The Monterey festival comes after a few years of rebuilding. Flashback three years to 2015, and the choir’s future seemed grimly uncertain; administrators feared the program would have to be cut due to a lack of funding and teachers. That’s when legendary former choir director Ike Jenkins called up Anderson, urging her to take the helm. “It’s so exciting to think about how much it’s grown,” she said.
Last year, the choir scored top marks at the Reno Jazz Festival, “coming out of nowhere” to become national contenders for Monterey. For its blind audition, the choir submitted recordings of The Beatles’ “Eleanor Rigby,” The Idea of North’s “Keep My Supper Warm,” and the traditional “Deck the Halls,” for which they were judged on uniformity of sound and vocal technique.
“I’m so proud,” said student choir director Maggie Knauss. “To start to see us get more merit — I think we deserve that.” Knauss joined the choir as a sophomore and feels bittersweet in her senior year. “It’s done so much for me, and I want to give back to this choir even a fraction of what it’s given to me,” she said. “It gave me a family at high school.”

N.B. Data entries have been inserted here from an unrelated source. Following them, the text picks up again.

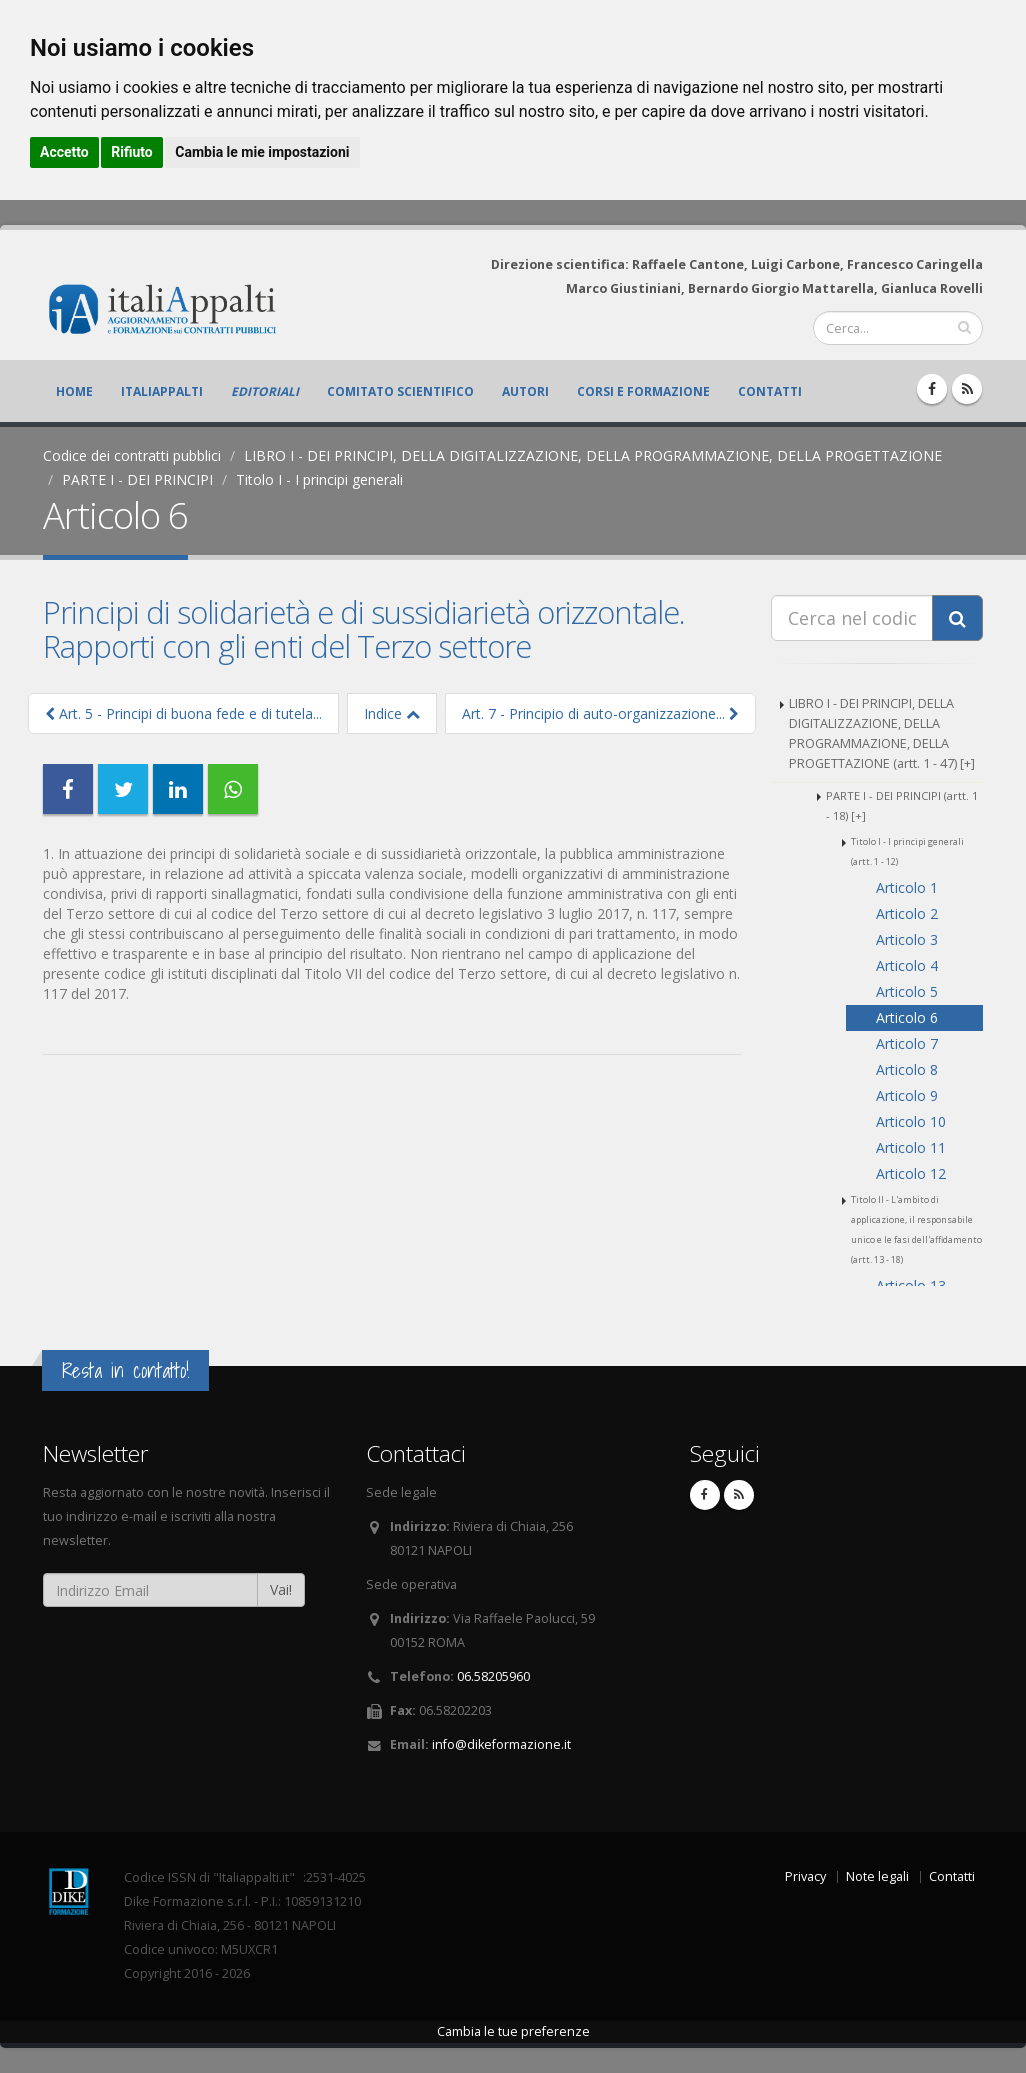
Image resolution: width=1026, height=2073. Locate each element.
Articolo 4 (907, 965)
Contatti (770, 391)
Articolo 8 (907, 1069)
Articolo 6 (907, 1017)
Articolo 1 (907, 887)
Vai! (281, 1589)
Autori (525, 391)
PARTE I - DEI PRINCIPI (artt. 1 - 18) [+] (902, 805)
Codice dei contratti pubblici (132, 455)
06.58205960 (493, 1676)
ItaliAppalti (162, 391)
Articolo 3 (907, 939)
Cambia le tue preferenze (513, 2031)
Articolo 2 (907, 913)
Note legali (877, 1876)
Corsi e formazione (643, 391)
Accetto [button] (64, 152)
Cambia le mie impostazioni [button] (262, 152)
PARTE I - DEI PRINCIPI (137, 479)
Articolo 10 (911, 1121)
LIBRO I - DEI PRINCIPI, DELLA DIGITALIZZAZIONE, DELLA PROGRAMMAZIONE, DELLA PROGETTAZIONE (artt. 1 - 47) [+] (882, 733)
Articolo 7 (907, 1043)
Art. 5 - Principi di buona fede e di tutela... (183, 713)
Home (74, 391)
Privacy (805, 1876)
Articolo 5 (907, 991)
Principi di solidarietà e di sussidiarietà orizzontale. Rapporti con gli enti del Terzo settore (364, 629)
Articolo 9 (907, 1095)
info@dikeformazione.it (501, 1744)
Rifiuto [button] (132, 152)
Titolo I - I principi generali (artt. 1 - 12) (907, 851)
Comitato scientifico (400, 391)
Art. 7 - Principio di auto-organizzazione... (600, 713)
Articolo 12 (911, 1173)
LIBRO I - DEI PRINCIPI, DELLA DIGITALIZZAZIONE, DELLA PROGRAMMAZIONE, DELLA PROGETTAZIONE (593, 455)
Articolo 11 (911, 1147)
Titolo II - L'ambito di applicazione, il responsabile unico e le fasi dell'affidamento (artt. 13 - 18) (916, 1229)
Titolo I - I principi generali (319, 479)
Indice (392, 713)
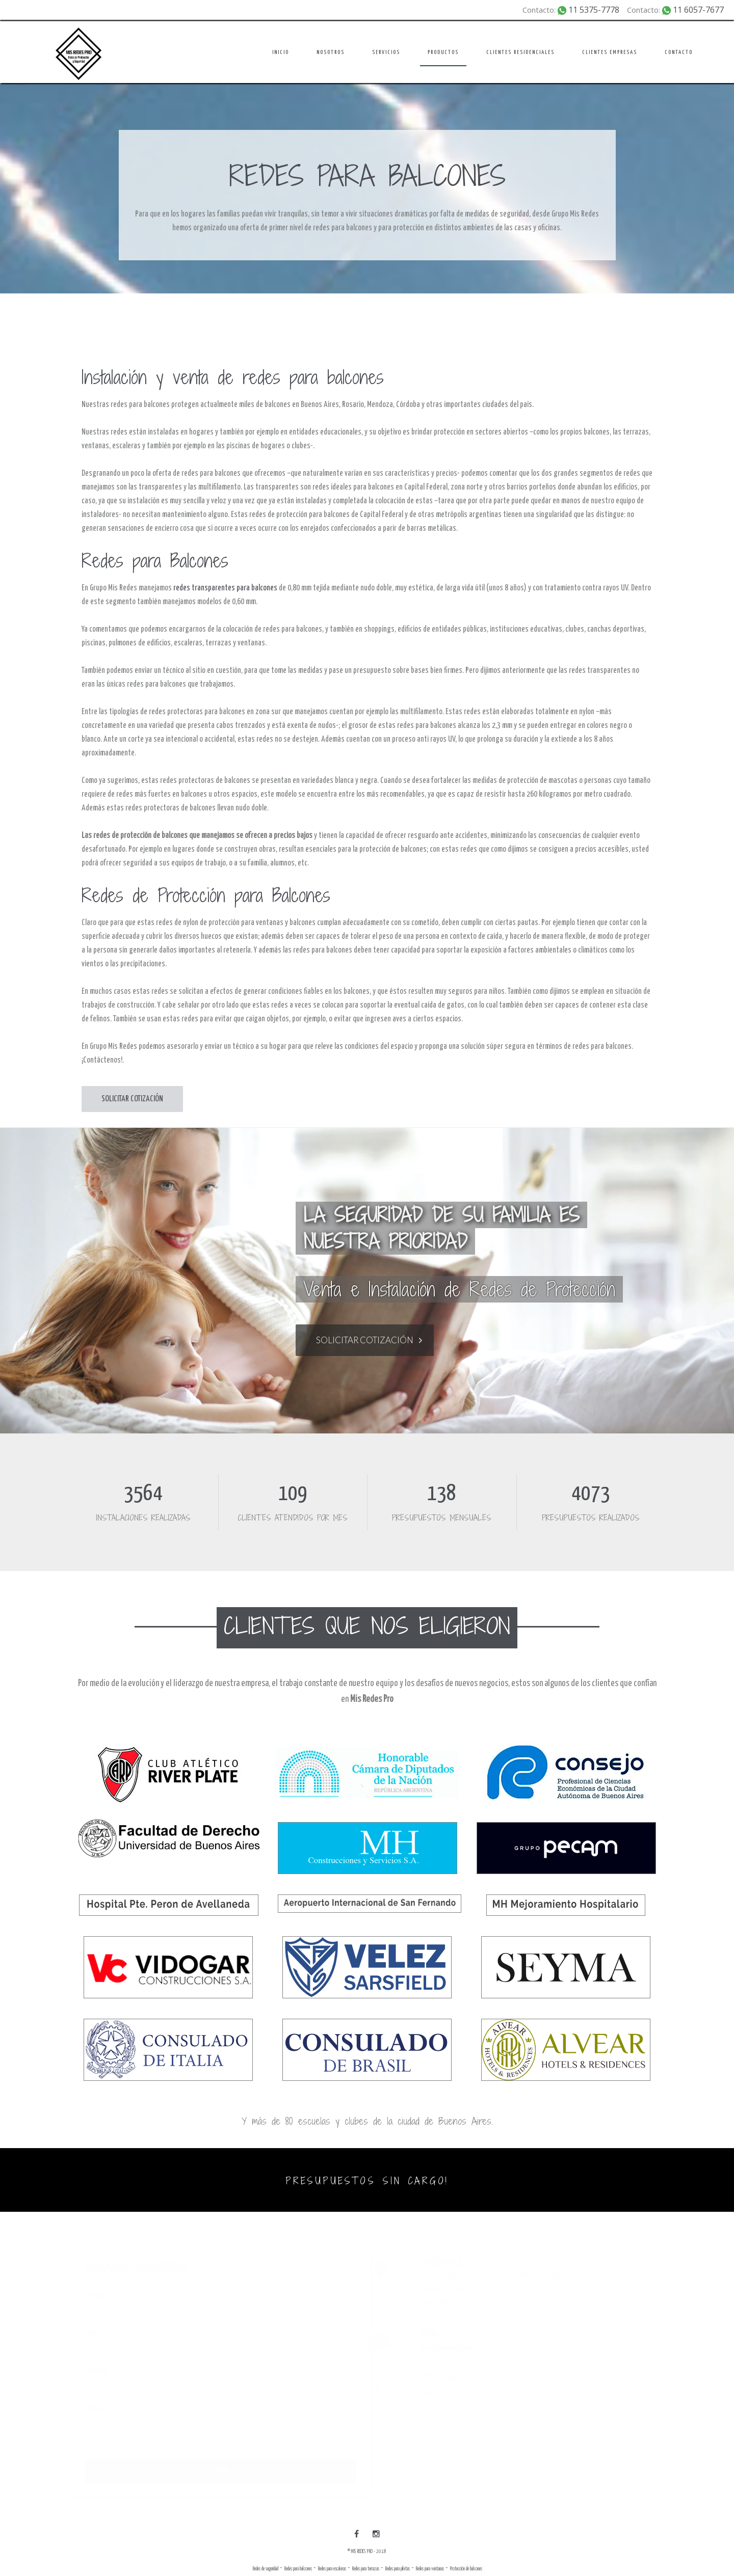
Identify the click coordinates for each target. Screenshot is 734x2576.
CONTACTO (679, 52)
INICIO (280, 52)
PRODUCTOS (443, 52)
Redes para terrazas (365, 2568)
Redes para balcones (298, 2568)
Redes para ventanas (429, 2568)
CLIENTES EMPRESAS (609, 52)
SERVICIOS (386, 52)
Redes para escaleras (332, 2568)
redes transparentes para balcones (225, 588)
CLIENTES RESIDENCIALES (520, 52)
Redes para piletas (397, 2568)
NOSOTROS (331, 52)
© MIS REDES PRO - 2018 (367, 2551)
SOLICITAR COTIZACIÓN (132, 1099)
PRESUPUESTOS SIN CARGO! (367, 2180)
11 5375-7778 (593, 10)
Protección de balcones (466, 2568)
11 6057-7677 (698, 10)
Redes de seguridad (265, 2568)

After Monterey, the DP Jazz Choir will work with New York Voices and return to the Reno Jazz Festival. In the short term, the choir needs funds. “We’re all on our own, and our biggest hurdle is always money and being able to afford to go [to festivals],” Anderson said. The Thomas Fire nixed their solidly booked holiday performance schedule, leaving the choir short of needed cash.